Bug 124319 - Regex runtime depends on input size when it shouldn't
Summary: Regex runtime depends on input size when it shouldn't
Status: NEW
Alias: None
Product: WebKit
Classification: Unclassified
Component: JavaScriptCore (show other bugs)
Version: 528+ (Nightly build)
Hardware: All All
: P3 Normal
Assignee: Nobody
Depends on:
Reported: 2013-11-13 15:52 PST by Peter Isza
Modified: 2013-11-30 13:19 PST (History)
3 users (show)

See Also:

Regexp runtime tester script (626 bytes, text/html)
2013-11-13 15:52 PST, Peter Isza
no flags Details

Note You need to log in before you can comment on or make changes to this bug.
Description Peter Isza 2013-11-13 15:52:10 PST
Created attachment 216876 [details]
Regexp runtime tester script

I have run the following regular expressions on strings that contain only letter 'a':
  1. /^b+/
  2. /^(b)+/
  3. /^(?:b+)/
  4. /^(?:(?:b)+)/

Obviously, there should be no matches. The regex engine should quit after reading the first character, so the running time shouldn't depend on what's after the first letter in the string. But in case #2 and #4 it does depend on it (linearly).
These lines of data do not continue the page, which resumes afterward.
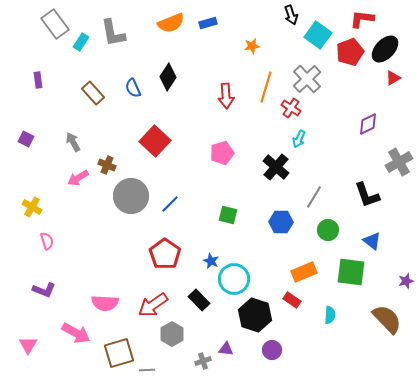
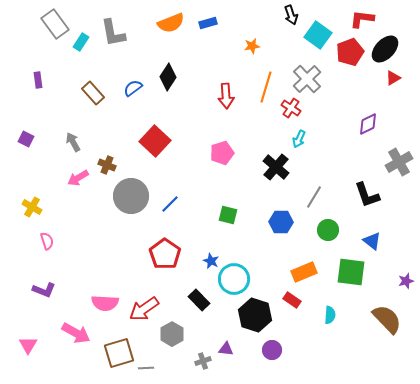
blue semicircle at (133, 88): rotated 78 degrees clockwise
red arrow at (153, 305): moved 9 px left, 4 px down
gray line at (147, 370): moved 1 px left, 2 px up
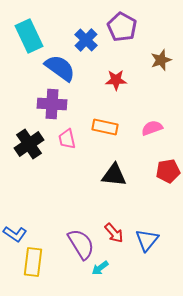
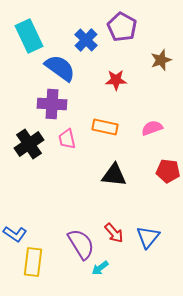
red pentagon: rotated 15 degrees clockwise
blue triangle: moved 1 px right, 3 px up
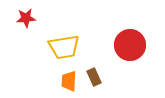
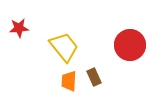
red star: moved 7 px left, 10 px down
yellow trapezoid: rotated 120 degrees counterclockwise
The bug appears in Safari and Firefox (and doesn't appear in Chrome, IE and Opera).

It turns out that in cases #2 and #4 YARR can't compile the expression, so it is using the interpreter. Fair enough.

Then it turns out that the interpreter uses some magic backtracking algorithm instead of a finite state automaton. Alright.

This magic algorithm seems to look for the matches first, and then decides whether the match is in the beginning or not:
if (((matchBegin && term.anchors.m_bol)
             || ((matchEnd != input.end()) && term.anchors.m_eol))
            && !pattern->m_multiline)
            return false;

Could you please fix this?
Comment 1 Peter Isza 2013-11-13 15:58:38 PST
The code I pasted here isn't related, but the problem remains the same.